_THE RECORDS_:
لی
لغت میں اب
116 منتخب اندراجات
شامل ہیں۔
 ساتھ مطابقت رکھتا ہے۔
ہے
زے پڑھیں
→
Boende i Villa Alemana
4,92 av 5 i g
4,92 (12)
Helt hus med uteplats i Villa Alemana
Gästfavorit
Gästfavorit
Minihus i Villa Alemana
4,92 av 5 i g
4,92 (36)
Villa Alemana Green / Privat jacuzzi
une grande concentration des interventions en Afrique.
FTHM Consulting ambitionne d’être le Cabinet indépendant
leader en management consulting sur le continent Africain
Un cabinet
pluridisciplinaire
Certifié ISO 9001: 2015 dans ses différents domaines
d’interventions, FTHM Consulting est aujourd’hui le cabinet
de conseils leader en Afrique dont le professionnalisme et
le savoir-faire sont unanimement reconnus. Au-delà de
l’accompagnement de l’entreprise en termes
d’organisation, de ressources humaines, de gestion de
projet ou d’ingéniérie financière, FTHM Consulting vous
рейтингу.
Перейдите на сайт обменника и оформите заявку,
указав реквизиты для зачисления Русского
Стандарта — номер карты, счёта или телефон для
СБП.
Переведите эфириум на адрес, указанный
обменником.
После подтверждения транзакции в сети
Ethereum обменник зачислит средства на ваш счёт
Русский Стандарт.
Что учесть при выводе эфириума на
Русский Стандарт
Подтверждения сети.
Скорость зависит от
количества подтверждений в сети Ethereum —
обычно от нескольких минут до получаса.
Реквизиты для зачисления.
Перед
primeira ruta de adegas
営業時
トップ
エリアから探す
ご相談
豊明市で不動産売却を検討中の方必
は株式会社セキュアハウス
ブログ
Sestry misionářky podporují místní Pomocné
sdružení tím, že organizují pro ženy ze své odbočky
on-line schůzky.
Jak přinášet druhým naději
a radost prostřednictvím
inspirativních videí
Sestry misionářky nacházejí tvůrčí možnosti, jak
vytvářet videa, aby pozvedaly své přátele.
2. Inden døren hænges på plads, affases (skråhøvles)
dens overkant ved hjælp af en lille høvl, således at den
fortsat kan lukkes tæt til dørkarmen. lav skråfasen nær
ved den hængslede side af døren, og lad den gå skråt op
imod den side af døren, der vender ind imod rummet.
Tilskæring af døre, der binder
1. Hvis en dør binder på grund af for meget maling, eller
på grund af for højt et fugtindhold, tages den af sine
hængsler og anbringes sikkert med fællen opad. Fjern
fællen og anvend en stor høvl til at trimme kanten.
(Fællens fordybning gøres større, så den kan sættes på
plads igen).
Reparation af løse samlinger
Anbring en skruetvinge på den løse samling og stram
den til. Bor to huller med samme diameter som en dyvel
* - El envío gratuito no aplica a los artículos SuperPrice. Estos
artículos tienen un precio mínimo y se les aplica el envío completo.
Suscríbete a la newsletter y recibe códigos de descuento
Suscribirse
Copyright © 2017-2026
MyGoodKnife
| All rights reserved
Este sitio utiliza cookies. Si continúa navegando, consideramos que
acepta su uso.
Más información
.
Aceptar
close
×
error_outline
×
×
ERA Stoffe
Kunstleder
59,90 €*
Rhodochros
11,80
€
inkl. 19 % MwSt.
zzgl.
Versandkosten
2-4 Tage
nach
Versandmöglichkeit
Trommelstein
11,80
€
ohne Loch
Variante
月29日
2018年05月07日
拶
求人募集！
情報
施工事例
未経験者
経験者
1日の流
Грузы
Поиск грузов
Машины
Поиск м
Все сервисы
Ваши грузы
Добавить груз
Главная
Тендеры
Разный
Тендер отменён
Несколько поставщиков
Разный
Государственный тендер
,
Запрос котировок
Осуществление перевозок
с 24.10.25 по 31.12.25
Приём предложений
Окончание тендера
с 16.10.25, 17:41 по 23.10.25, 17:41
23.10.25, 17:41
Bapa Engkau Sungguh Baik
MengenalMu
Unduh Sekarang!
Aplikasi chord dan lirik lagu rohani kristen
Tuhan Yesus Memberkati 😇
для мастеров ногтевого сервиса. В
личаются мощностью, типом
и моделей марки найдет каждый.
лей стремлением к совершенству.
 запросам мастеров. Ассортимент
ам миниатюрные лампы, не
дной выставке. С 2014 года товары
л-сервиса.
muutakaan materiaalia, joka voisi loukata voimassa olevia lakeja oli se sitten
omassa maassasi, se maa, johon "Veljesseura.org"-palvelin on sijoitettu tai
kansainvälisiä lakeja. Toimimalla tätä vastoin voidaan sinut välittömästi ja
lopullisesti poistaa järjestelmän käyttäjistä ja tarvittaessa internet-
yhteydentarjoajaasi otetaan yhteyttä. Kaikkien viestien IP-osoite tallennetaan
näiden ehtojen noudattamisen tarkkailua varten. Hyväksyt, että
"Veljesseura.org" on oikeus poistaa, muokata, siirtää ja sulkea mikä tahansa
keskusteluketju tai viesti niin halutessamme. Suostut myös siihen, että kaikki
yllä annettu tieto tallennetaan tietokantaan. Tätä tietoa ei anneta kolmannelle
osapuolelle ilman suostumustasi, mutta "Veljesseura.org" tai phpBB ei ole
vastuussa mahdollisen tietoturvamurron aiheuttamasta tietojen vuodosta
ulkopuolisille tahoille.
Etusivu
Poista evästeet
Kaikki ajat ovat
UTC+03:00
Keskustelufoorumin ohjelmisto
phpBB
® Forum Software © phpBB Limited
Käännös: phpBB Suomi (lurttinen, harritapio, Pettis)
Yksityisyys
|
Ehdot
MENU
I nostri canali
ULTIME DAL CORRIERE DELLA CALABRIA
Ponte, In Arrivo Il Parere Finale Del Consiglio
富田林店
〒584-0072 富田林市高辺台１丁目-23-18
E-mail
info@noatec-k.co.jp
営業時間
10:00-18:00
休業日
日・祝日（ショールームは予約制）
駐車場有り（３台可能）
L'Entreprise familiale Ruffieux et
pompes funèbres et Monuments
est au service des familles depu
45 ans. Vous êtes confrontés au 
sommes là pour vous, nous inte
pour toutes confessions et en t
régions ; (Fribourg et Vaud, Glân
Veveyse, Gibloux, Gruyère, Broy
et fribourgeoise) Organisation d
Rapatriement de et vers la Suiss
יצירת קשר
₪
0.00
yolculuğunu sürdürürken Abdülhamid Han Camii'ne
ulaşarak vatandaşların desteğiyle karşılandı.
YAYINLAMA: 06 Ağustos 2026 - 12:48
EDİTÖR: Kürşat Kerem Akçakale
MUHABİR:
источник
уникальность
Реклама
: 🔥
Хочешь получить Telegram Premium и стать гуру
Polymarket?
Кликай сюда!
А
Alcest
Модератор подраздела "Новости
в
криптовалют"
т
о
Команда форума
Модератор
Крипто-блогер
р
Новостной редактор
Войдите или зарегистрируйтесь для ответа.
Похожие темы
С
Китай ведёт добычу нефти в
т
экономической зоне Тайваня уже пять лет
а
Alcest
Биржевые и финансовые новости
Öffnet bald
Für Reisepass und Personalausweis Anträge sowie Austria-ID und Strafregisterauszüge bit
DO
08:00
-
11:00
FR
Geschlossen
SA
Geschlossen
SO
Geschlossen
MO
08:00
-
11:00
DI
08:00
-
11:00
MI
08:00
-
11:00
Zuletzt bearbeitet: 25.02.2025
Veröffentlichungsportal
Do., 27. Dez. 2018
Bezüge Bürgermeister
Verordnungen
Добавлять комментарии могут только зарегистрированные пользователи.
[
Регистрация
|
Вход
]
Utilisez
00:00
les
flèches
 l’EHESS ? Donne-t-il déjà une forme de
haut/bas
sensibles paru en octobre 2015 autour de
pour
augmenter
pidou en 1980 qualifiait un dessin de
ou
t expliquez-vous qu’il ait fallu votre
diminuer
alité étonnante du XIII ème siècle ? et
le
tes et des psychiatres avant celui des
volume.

_THE PROBLEM_: Retype the listing above in full, exactly as it stands.

_EXERCISE RESULT_:
لی
لغت میں اب
116 منتخب اندراجات
شامل ہیں۔
 ساتھ مطابقت رکھتا ہے۔
ہے
زے پڑھیں
→
Boende i Villa Alemana
4,92 av 5 i g
4,92 (12)
Helt hus med uteplats i Villa Alemana
Gästfavorit
Gästfavorit
Minihus i Villa Alemana
4,92 av 5 i g
4,92 (36)
Villa Alemana Green / Privat jacuzzi
une grande concentration des interventions en Afrique.
FTHM Consulting ambitionne d’être le Cabinet indépendant
leader en management consulting sur le continent Africain
Un cabinet
pluridisciplinaire
Certifié ISO 9001: 2015 dans ses différents domaines
d’interventions, FTHM Consulting est aujourd’hui le cabinet
de conseils leader en Afrique dont le professionnalisme et
le savoir-faire sont unanimement reconnus. Au-delà de
l’accompagnement de l’entreprise en termes
d’organisation, de ressources humaines, de gestion de
projet ou d’ingéniérie financière, FTHM Consulting vous
рейтингу.
Перейдите на сайт обменника и оформите заявку,
указав реквизиты для зачисления Русского
Стандарта — номер карты, счёта или телефон для
СБП.
Переведите эфириум на адрес, указанный
обменником.
После подтверждения транзакции в сети
Ethereum обменник зачислит средства на ваш счёт
Русский Стандарт.
Что учесть при выводе эфириума на
Русский Стандарт
Подтверждения сети.
Скорость зависит от
количества подтверждений в сети Ethereum —
обычно от нескольких минут до получаса.
Реквизиты для зачисления.
Перед
primeira ruta de adegas
営業時
トップ
エリアから探す
ご相談
豊明市で不動産売却を検討中の方必
は株式会社セキュアハウス
ブログ
Sestry misionářky podporují místní Pomocné
sdružení tím, že organizují pro ženy ze své odbočky
on-line schůzky.
Jak přinášet druhým naději
a radost prostřednictvím
inspirativních videí
Sestry misionářky nacházejí tvůrčí možnosti, jak
vytvářet videa, aby pozvedaly své přátele.
2. Inden døren hænges på plads, affases (skråhøvles)
dens overkant ved hjælp af en lille høvl, således at den
fortsat kan lukkes tæt til dørkarmen. lav skråfasen nær
ved den hængslede side af døren, og lad den gå skråt op
imod den side af døren, der vender ind imod rummet.
Tilskæring af døre, der binder
1. Hvis en dør binder på grund af for meget maling, eller
på grund af for højt et fugtindhold, tages den af sine
hængsler og anbringes sikkert med fællen opad. Fjern
fællen og anvend en stor høvl til at trimme kanten.
(Fællens fordybning gøres større, så den kan sættes på
plads igen).
Reparation af løse samlinger
Anbring en skruetvinge på den løse samling og stram
den til. Bor to huller med samme diameter som en dyvel
* - El envío gratuito no aplica a los artículos SuperPrice. Estos
artículos tienen un precio mínimo y se les aplica el envío completo.
Suscríbete a la newsletter y recibe códigos de descuento
Suscribirse
Copyright © 2017-2026
MyGoodKnife
| All rights reserved
Este sitio utiliza cookies. Si continúa navegando, consideramos que
acepta su uso.
Más información
.
Aceptar
close
×
error_outline
×
×
ERA Stoffe
Kunstleder
59,90 €*
Rhodochros
11,80
€
inkl. 19 % MwSt.
zzgl.
Versandkosten
2-4 Tage
nach
Versandmöglichkeit
Trommelstein
11,80
€
ohne Loch
Variante
月29日
2018年05月07日
拶
求人募集！
情報
施工事例
未経験者
経験者
1日の流
Грузы
Поиск грузов
Машины
Поиск м
Все сервисы
Ваши грузы
Добавить груз
Главная
Тендеры
Разный
Тендер отменён
Несколько поставщиков
Разный
Государственный тендер
,
Запрос котировок
Осуществление перевозок
с 24.10.25 по 31.12.25
Приём предложений
Окончание тендера
с 16.10.25, 17:41 по 23.10.25, 17:41
23.10.25, 17:41
Bapa Engkau Sungguh Baik
MengenalMu
Unduh Sekarang!
Aplikasi chord dan lirik lagu rohani kristen
Tuhan Yesus Memberkati 😇
для мастеров ногтевого сервиса. В
личаются мощностью, типом
и моделей марки найдет каждый.
лей стремлением к совершенству.
 запросам мастеров. Ассортимент
ам миниатюрные лампы, не
дной выставке. С 2014 года товары
л-сервиса.
muutakaan materiaalia, joka voisi loukata voimassa olevia lakeja oli se sitten
omassa maassasi, se maa, johon "Veljesseura.org"-palvelin on sijoitettu tai
kansainvälisiä lakeja. Toimimalla tätä vastoin voidaan sinut välittömästi ja
lopullisesti poistaa järjestelmän käyttäjistä ja tarvittaessa internet-
yhteydentarjoajaasi otetaan yhteyttä. Kaikkien viestien IP-osoite tallennetaan
näiden ehtojen noudattamisen tarkkailua varten. Hyväksyt, että
"Veljesseura.org" on oikeus poistaa, muokata, siirtää ja sulkea mikä tahansa
keskusteluketju tai viesti niin halutessamme. Suostut myös siihen, että kaikki
yllä annettu tieto tallennetaan tietokantaan. Tätä tietoa ei anneta kolmannelle
osapuolelle ilman suostumustasi, mutta "Veljesseura.org" tai phpBB ei ole
vastuussa mahdollisen tietoturvamurron aiheuttamasta tietojen vuodosta
ulkopuolisille tahoille.
Etusivu
Poista evästeet
Kaikki ajat ovat
UTC+03:00
Keskustelufoorumin ohjelmisto
phpBB
® Forum Software © phpBB Limited
Käännös: phpBB Suomi (lurttinen, harritapio, Pettis)
Yksityisyys
|
Ehdot
MENU
I nostri canali
ULTIME DAL CORRIERE DELLA CALABRIA
Ponte, In Arrivo Il Parere Finale Del Consiglio
富田林店
〒584-0072 富田林市高辺台１丁目-23-18
E-mail
info@noatec-k.co.jp
営業時間
10:00-18:00
休業日
日・祝日（ショールームは予約制）
駐車場有り（３台可能）
L'Entreprise familiale Ruffieux et
pompes funèbres et Monuments
est au service des familles depu
45 ans. Vous êtes confrontés au 
sommes là pour vous, nous inte
pour toutes confessions et en t
régions ; (Fribourg et Vaud, Glân
Veveyse, Gibloux, Gruyère, Broy
et fribourgeoise) Organisation d
Rapatriement de et vers la Suiss
יצירת קשר
₪
0.00
yolculuğunu sürdürürken Abdülhamid Han Camii'ne
ulaşarak vatandaşların desteğiyle karşılandı.
YAYINLAMA: 06 Ağustos 2026 - 12:48
EDİTÖR: Kürşat Kerem Akçakale
MUHABİR:
источник
уникальность
Реклама
: 🔥
Хочешь получить Telegram Premium и стать гуру
Polymarket?
Кликай сюда!
А
Alcest
Модератор подраздела "Новости
в
криптовалют"
т
о
Команда форума
Модератор
Крипто-блогер
р
Новостной редактор
Войдите или зарегистрируйтесь для ответа.
Похожие темы
С
Китай ведёт добычу нефти в
т
экономической зоне Тайваня уже пять лет
а
Alcest
Биржевые и финансовые новости
Öffnet bald
Für Reisepass und Personalausweis Anträge sowie Austria-ID und Strafregisterauszüge bit
DO
08:00
-
11:00
FR
Geschlossen
SA
Geschlossen
SO
Geschlossen
MO
08:00
-
11:00
DI
08:00
-
11:00
MI
08:00
-
11:00
Zuletzt bearbeitet: 25.02.2025
Veröffentlichungsportal
Do., 27. Dez. 2018
Bezüge Bürgermeister
Verordnungen
Добавлять комментарии могут только зарегистрированные пользователи.
[
Регистрация
|
Вход
]
Utilisez
00:00
les
flèches
 l’EHESS ? Donne-t-il déjà une forme de
haut/bas
sensibles paru en octobre 2015 autour de
pour
augmenter
pidou en 1980 qualifiait un dessin de
ou
t expliquez-vous qu’il ait fallu votre
diminuer
alité étonnante du XIII ème siècle ? et
le
tes et des psychiatres avant celui des
volume.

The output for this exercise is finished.